La prima sensazione è quella di trovarsi in un posto sbagliato – etimologicamente parlando*. In un luogo dove qualcuno ha inscenato una pseudo esposizione d’altri tempi. Tutto, o quasi, di ciò che ci circonda – il bianco insistente e ridondante, i pannelli espositivi auto-sostenenti, i plinti, le pseudo sculture, i piccoli e grandi monumenti, i tanti disegni – sembra realizzato per una “messa in scena” teatrale dove noi, attori estemporanei, recitiamo il nostro ruolo di visitatori: ci fermiamo ad apprezzare la ricercatezza dei temi rappresentati, la maestosità di alcune sculture, immaginiamo i paesaggi oltre le finte aperture a parete, ammiriamo l’incalzante fissità dei tanti ritratti che, spettatori a loro volta, ci fissano mentre guardiamo… L’impressione prima che ho, dunque, della grande mostra ELEGANTIA del duo belga Jos de Gruyter & Harald Thys - ospitata fino al 19 marzo alla Triennale di Milano – è quella di entrare in un marchingegno – ben rodato visto il curriculum di questi due importanti artisti che contano, tra i tanti, il MoMA PS1, il Museum of Contemporary Art di Chicago, il CC Wattis di San Francisco, le Kunsthalle di Vienna e Basilea ecc. – dove a essere messo in mostra è il concetto stesso di “mostra”: i percorsi, i tempi, gli spazi, il non-colore e, non ultimi, noi stessi, siamo elementi di un più vasto meccanismo.

La mostra, come racconta il curatore Francesco Garutti, è il frutto di oltre due anni di lavoro, ma il suo interesse per la ricerca degli artisti inizia molto prima, nel 2008, quando gli artisti erano presenti con il video “Die Fregatte/The Frigate” (2008) alla 5th Berlin Biennale curata da Adam Szymczyk and Elena Filipovic. Spiega Garutti: “è un film che riprende due personaggi immobili che si osservano in silenzio; il set è il sotterraneo di un centro di recupero di malati psichici, l’atmosfera è inquieta, lo spazio sembra semplicemente quello di una proiezione, in realtà dopo qualche istante, si scopre che i due artisti belgi hanno lavorato nella definizione del luogo del film, installando due grandi porte di metallo che si chiudono alle spalle dei visitatori con un rumore sonoro forte e creando una situazione claustrofobica nello spazio”.

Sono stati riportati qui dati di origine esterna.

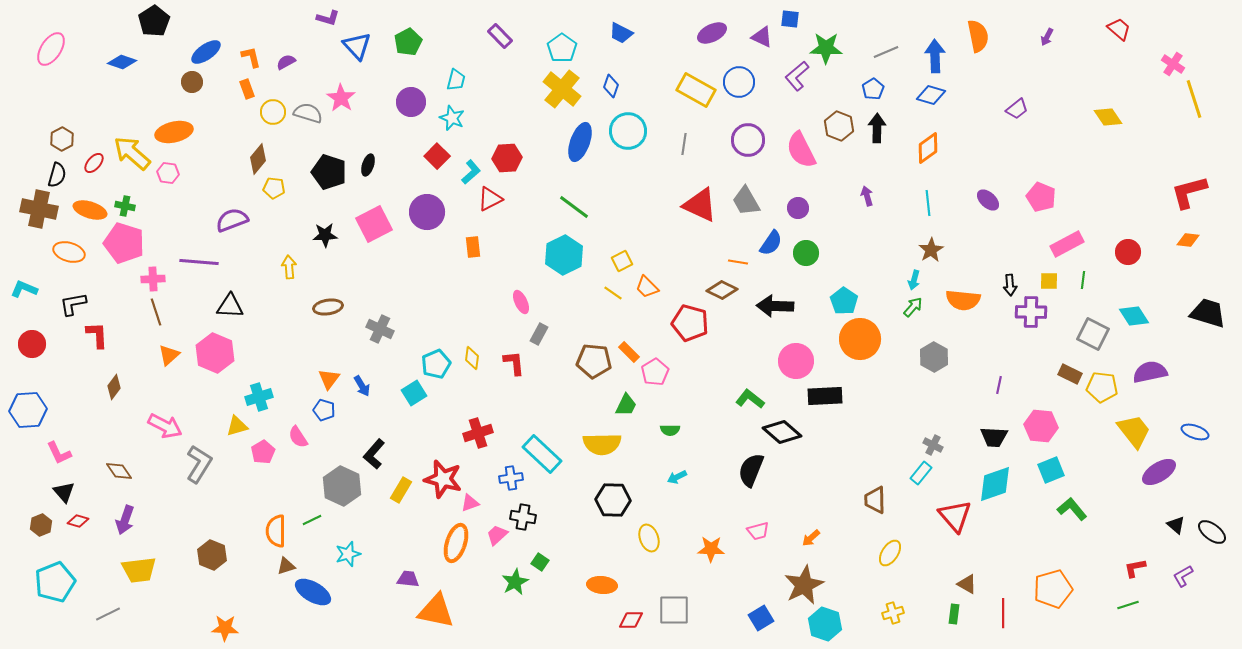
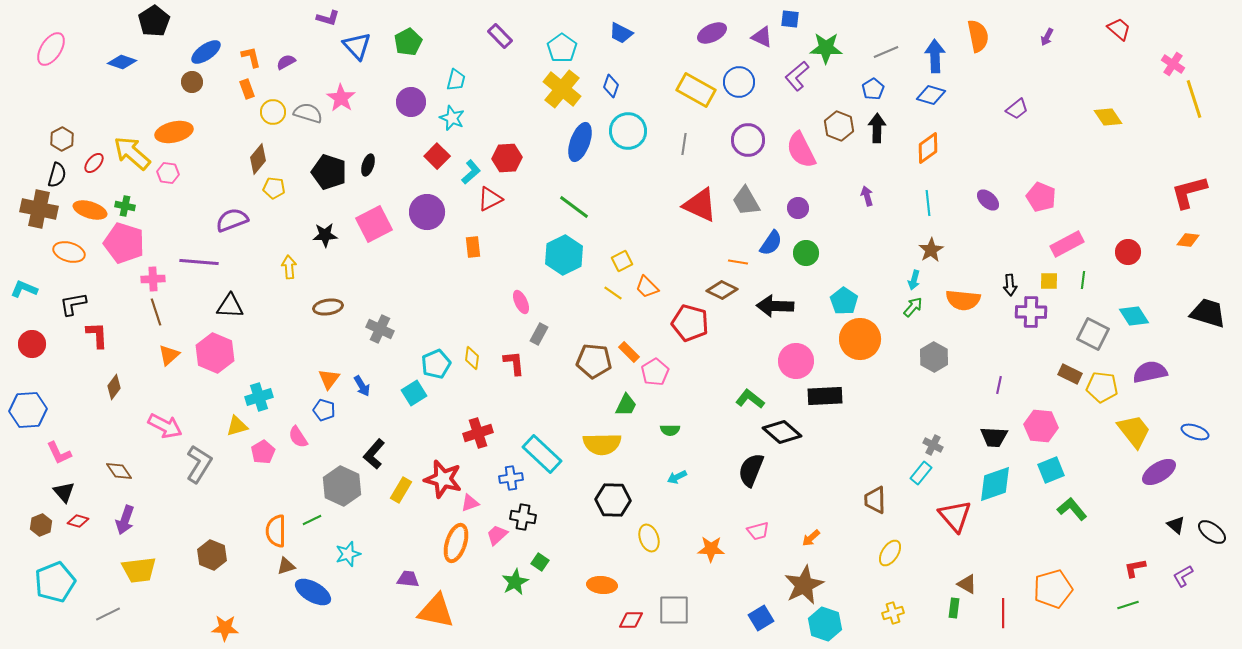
green rectangle at (954, 614): moved 6 px up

Il curatore, nell’introdurre l’opera di de Gruyter & Thys, cita un’altra mostra importante, la loro personale del 2010 alla Kunstalle di Basilea, (Projekt 13, Kunsthalle Basel) dove espongono più di 500 disegni bianchi illustrati su display simili a quelli ora presenti in Triennale, 500 immagini ricalcate di apparente normalità della vita in Svizzera. I due artisti hanno chiesto ai guardiani della Kunsthalle di chiudere, alle spalle dei visitatori appena entrati, le grandi porte d’accesso; hanno poi allestito lo spazio decidendo di chiuderlo con cartongesso, trasformandolo in un ambiente asettico e alienante. Come questi due progetti citati, anche per la mostra alla Triennale i due artisti hanno realizzato dei veri e propri ambienti “spiazzanti” dove allestire una ampia selezione di opere.

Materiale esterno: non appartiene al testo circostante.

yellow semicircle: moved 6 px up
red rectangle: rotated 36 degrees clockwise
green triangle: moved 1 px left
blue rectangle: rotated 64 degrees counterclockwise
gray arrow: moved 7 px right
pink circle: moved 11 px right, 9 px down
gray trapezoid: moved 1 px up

Continua il curatore: “ELEGANTIA è un’operazione sofisticata, di spiazzamento e estraniamento; è la costruzione della messa in scena di una mostra sulle belle arti, ma in realtà contiene piccoli errori, momenti di inquietudine, un’alternarsi di innocenza e narratività. È stata costruita l’idea della messa in scena della mostra. La prima parte segue la tipologia classica dell’allestimento tradizionale della mostra d’arte […] Le sculture in gesso rappresentano i volti di otto degli attori che hanno attraversato la carriera cinematografica o il lavoro di filmaker, che si ritrovano nei film proiettati al Teatro dell’arte”. (il 28 gennaio, al Teatro dell’arte sono stati proiettati una serie di 5 produzioni filmiche dei due artisti, da “Die Fregatte” del 2008 a “Die aap van Bloemfontein” del 2014).
L’idea classica di galleria a cui il curatore accenna, al passaggio, si rivela immediatamente finta; di fatto si mette in moto il meccanismo illusorio di rimpicciolire teste, plinti e arcate per dare la sensazione di profondità.

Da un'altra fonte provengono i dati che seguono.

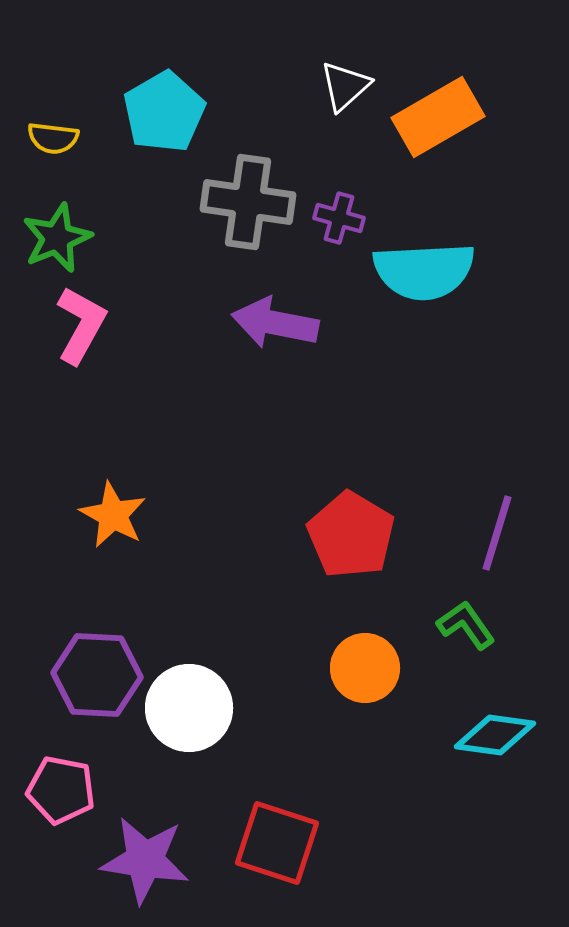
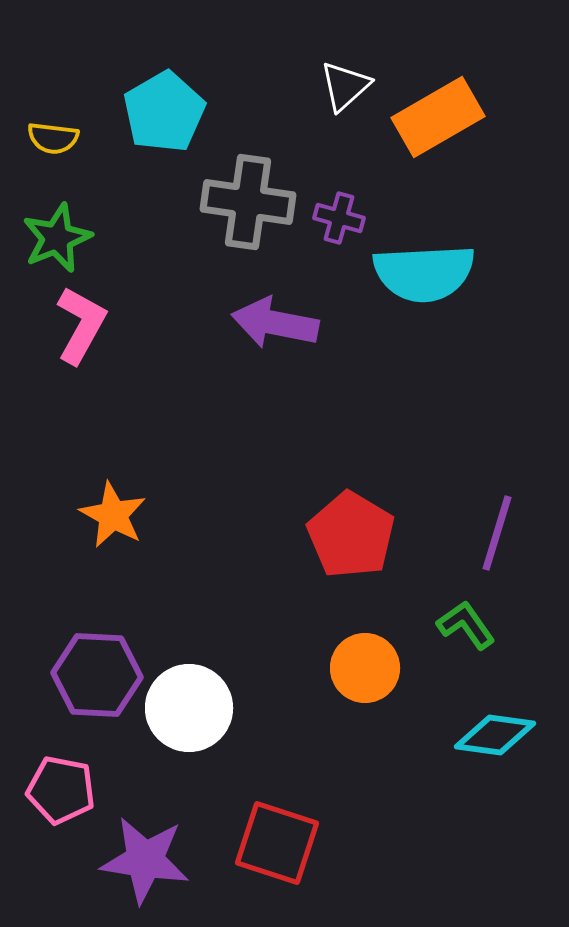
cyan semicircle: moved 2 px down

 Jos de Gruyter & Harald Thys, ELEGANTIA  - Photo © Gianluca Di Ioia - La Triennale di Milano

Jos de Gruyter & Harald Thys, ELEGANTIA – Photo © Gianluca Di Ioia – La Triennale di Milano

Addentrandosi nel merito di vari temi approfonditi degli artisti, il curatore rivela un aspetto decisivo: “Uno dei temi su cui hanno lavorato spesso è quello della fissità dello sguardo […] Il tema degli occhi e delle pupille dilatate lo troverete nella scultura, nei disegni e nei film. Questo tema della massima apertura dell’occhio nel loro lavoro ha a che fare con una dimensione della paura; quando si ha paura l’occhio si dilata, si altera. Senza contare che l’occhio è la ‘macchina della percezione’, ci permette di percepire l’arte, ma non solo, ha a che fare con l’idea stessa dell’arte e del mostrare. Vi invito ad osservare le oltre più 200 coppie di pupille dilatate in disegni, quadri e teste.”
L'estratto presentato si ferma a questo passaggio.